Registered (non-bank) financial institutions (RFCs)
The lower- and middle-class people of the country deal with non-bank financial institutions. They accommodate 62% of Sri Lanka’s workforce who are unwelcomed by reputable banks and have provided them with financial facilities of around Rs. 1 trillion (the assets of RFCs being around Rs. 1.5 trillion). So, they perform the unpredictable business of catering to the majority of borderline, non-bankable, high-risk entrees to the market, mostly originating from rural/suburban areas and if not for RFCs, many of our well-known companies today would not exist.
Banks and non-banks cater different portions of society with different strategies – so they cannot be compared. It has been predicted that non-banks may overtake banks as they operate on emotional intelligence which they in turn operate on human intervention. They pay 15 billion corporate taxes and cater to seven million people – this is 50% of the active population aged 18-70, one million micro companies (10 or less workers) – this is 44% of labour force in the country and 70,000 SMEs employing 17% of the labour force in Sri Lanka.
Non-banking financial institutions should be commended on the fact that, with income reduced to 75% and the combined threats from the Easter attacks and COVID-19, they have continued to pay depositors and employees and still proceed to run well.
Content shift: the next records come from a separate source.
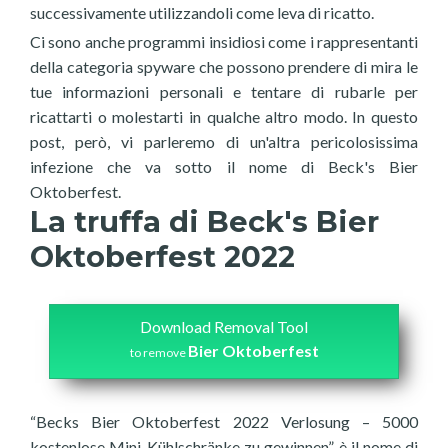
successivamente utilizzandoli come leva di ricatto.
Ci sono anche programmi insidiosi come i rappresentanti
della categoria spyware che possono prendere di mira le
tue informazioni personali e tentare di rubarle per
ricattarti o molestarti in qualche altro modo. In questo
post, però, vi parleremo di un'altra pericolosissima
infezione che va sotto il nome di Beck's Bier
Oktoberfest.
La truffa di Beck's Bier
Oktoberfest 2022
Download Removal Tool
Bier Oktoberfest
to remove
“Becks Bier Oktoberfest 2022 Verlosung – 5000
kostenlose Mini-Kühlschränke zu gewinnen” è il nome di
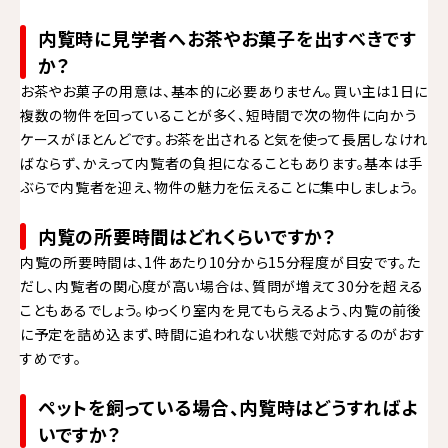
内覧時に見学者へお茶やお菓子を出すべきです
か？
お茶やお菓子の用意は、基本的に必要ありません。買い主は1日に
複数の物件を回っていることが多く、短時間で次の物件に向かう
ケースがほとんどです。お茶を出されると気を使って長居しなけれ
ばならず、かえって内覧者の負担になることもあります。基本は手
ぶらで内覧者を迎え、物件の魅力を伝えることに集中しましょう。
内覧の所要時間はどれくらいですか？
内覧の所要時間は、1件あたり10分から15分程度が目安です。た
だし、内覧者の関心度が高い場合は、質問が増えて30分を超える
こともあるでしょう。ゆっくり室内を見てもらえるよう、内覧の前後
に予定を詰め込まず、時間に追われない状態で対応するのがおす
すめです。
ペットを飼っている場合、内覧時はどうすればよ
いですか？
Some countries had to pump billions in these situations yet our Government did not have to do this. At such a juncture, the type of paper article as the one published on 14 October including a list of nine registered nonbank financial institutions with low core capital should not be published which increase public fear and worsen the situation for all parties.
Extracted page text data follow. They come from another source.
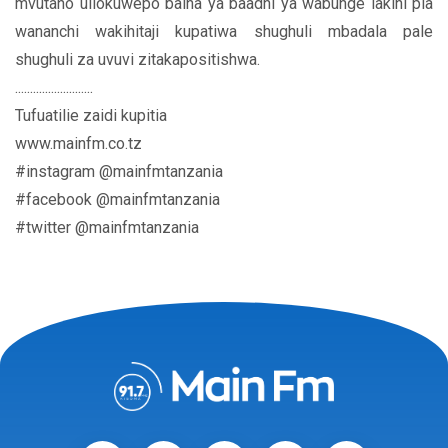
mvutano uliokuwepo baina ya baadhi ya wabunge lakini pia
wananchi wakihitaji kupatiwa shughuli mbadala pale
shughuli za uvuvi zitakapositishwa.
..........................
Tufuatilie zaidi kupitia
www.mainfm.co.tz
#instagram @mainfmtanzania
#facebook @mainfmtanzania
#twitter @mainfmtanzania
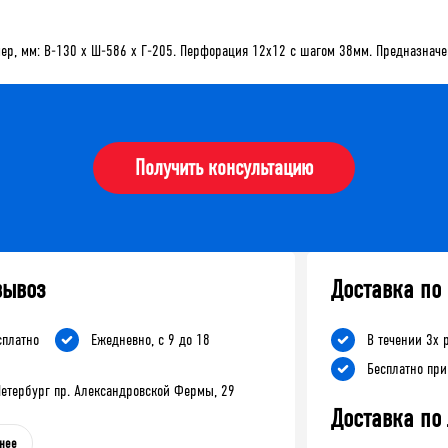
ер, мм: В-130 х Ш-586 х Г-205. Перфорация 12х12 с шагом 38мм. Предназначе
Получить консультацию
вывоз
Доставка по
сплатно
Ежедневно, с 9 до 18
В течении 3х 
Бесплатно при
-Петербург пр. Александровской Фермы, 29
Доставка по
нее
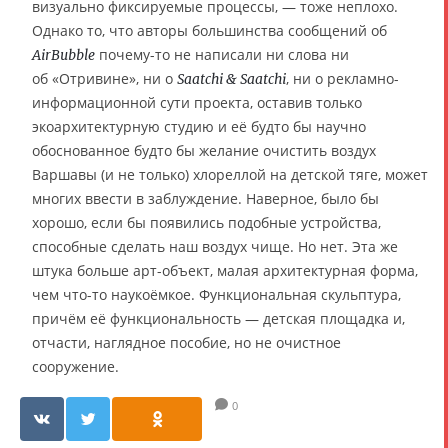
визуально фиксируемые процессы, — тоже неплохо.
Однако то, что авторы большинства сообщений об
почему-то не написали ни слова ни
AirBubble
об «Отривине», ни о
, ни о рекламно-
Saatchi & Saatchi
информационной сути проекта, оставив только
экоархитектурную студию и её будто бы научно
обоснованное будто бы желание очистить воздух
Варшавы (и не только) хлореллой на детской тяге, может
многих ввести в заблуждение. Наверное, было бы
хорошо, если бы появились подобные устройства,
способные сделать наш воздух чище. Но нет. Эта же
штука больше арт-объект, малая архитектурная форма,
чем что-то наукоёмкое. Функциональная скульптура,
причём её функциональность — детская площадка и,
отчасти, наглядное пособие, но не очистное
сооружение.
0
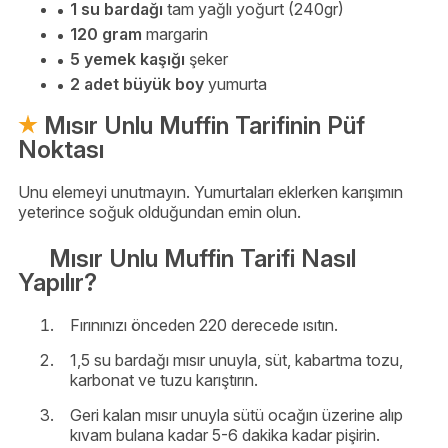
1 su bardağı
tam yağlı yoğurt (240gr)
120 gram
margarin
5 yemek kaşığı
şeker
2 adet büyük boy
yumurta
Mısır Unlu Muffin Tarifinin Püf
Noktası
Unu elemeyi unutmayın. Yumurtaları eklerken karışımın
yeterince soğuk olduğundan emin olun.
Mısır Unlu Muffin Tarifi Nasıl
Yapılır?
Fırınınızı önceden 220 derecede ısıtın.
1,5 su bardağı mısır unuyla, süt, kabartma tozu,
karbonat ve tuzu karıştırın.
Geri kalan mısır unuyla sütü ocağın üzerine alıp
kıvam bulana kadar 5-6 dakika kadar pişirin.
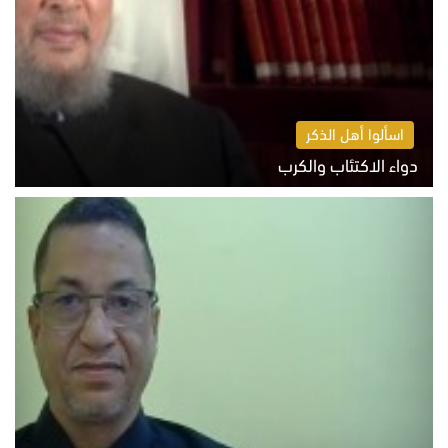
اسألوا أهل الذكر
دواء الاكتئاب والكرب
السبت 8 أغسطس 2026 10:54 ص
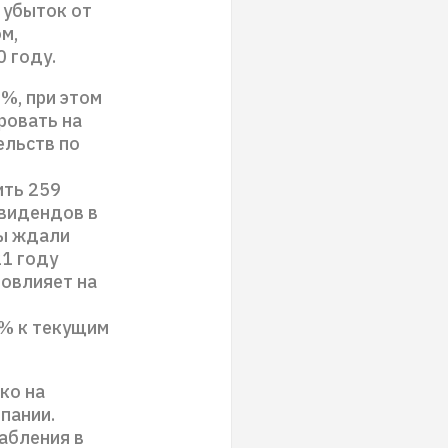
и убыток от
м,
0 году.
%, при этом
ровать на
ельств по
ить 259
ивидендов в
мы ждали
21 году
повлияет на
3% к текущим
ко на
пании.
абления в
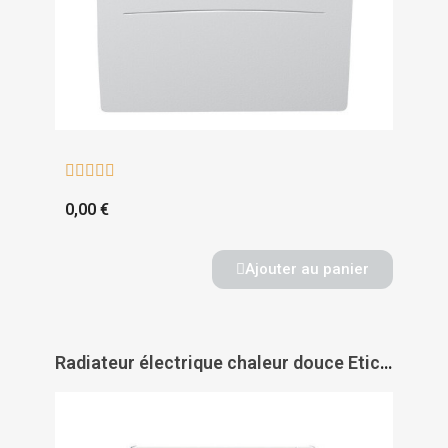





0,00 €
Ajouter au panier
Radiateur électrique chaleur douce Etic compact digital horizontal - INTUIS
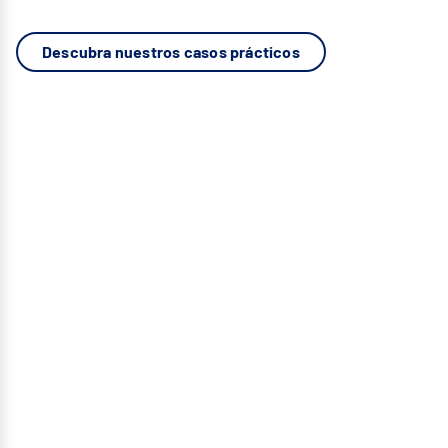
Descubra nuestros casos prácticos
Descubro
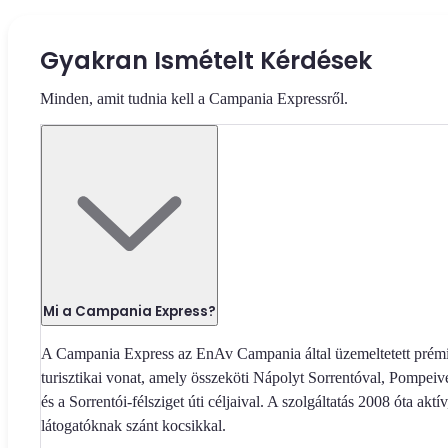
Gyakran Ismételt Kérdések
Minden, amit tudnia kell a Campania Expressről.
Mi a Campania Express?
A Campania Express az EnAv Campania által üzemeltetett pré
turisztikai vonat, amely összeköti Nápolyt Sorrentóval, Pompeiv
és a Sorrentói-félsziget úti céljaival. A szolgáltatás 2008 óta aktív
látogatóknak szánt kocsikkal.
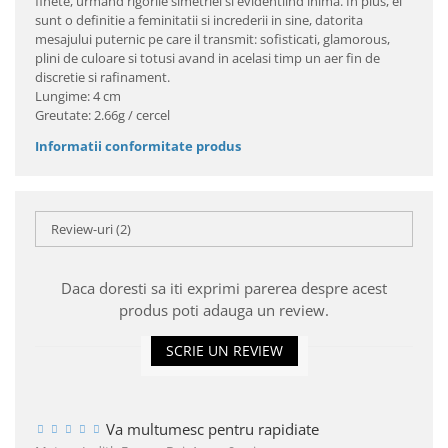
finete, urmand rigorile simetriei si evidentiind inima. In plus, ei
sunt o definitie a feminitatii si increderii in sine, datorita
mesajului puternic pe care il transmit: sofisticati, glamorous,
plini de culoare si totusi avand in acelasi timp un aer fin de
discretie si rafinament.
Lungime: 4 cm
Greutate: 2.66g / cercel
Informatii conformitate produs
Review-uri
(2)
Daca doresti sa iti exprimi parerea despre acest
produs poti adauga un review.
SCRIE UN REVIEW
Va multumesc pentru rapidiate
In this particular case, customers of the relevant financial institutions began to withdraw their deposits. If a large number of customers withdraw deposits from any bank or financial institution at once, naturally it will be difficult to maintain that institution. The Central Bank of Sri Lanka and the Government has a great responsibility to, at this critical stage, work with organisations to protect the country’s banking and financial sector, the reason being that, if this sector collapses now, the whole country will subside into a web of chaos.
Therefore, it is highly unjust that in the absence of a level-playing field, with collective tragedies (COVID being the largest humanitarian crisis after WW2) and with unpopular opinions stacked against them, that these institutions continue to suffer attacks while striving to provide such a risky and un-provided service to the country. The focus here is misdirected to RFCs when the real danger lies within the numerous non-registered financial institutions which relevant regulatory bodies should chase behind to ensure safety.
(The writer is a qualified Engineer counting over 35 years of experience in civil engineering, Lecturer and former Director of two leading banks in the country. He had held chairmanships/directorships in many major corporations and financial institutions in Sri Lanka. He holds a PhD in Management and an MBA from the Sussex University (UK). A Civil Engineering Graduate and Advanced Diploma holder in HIET (Chennai – India), is a Fellow of the International Institute of Management (HK) and a Fellow of the Ceylon Institute of Builders.)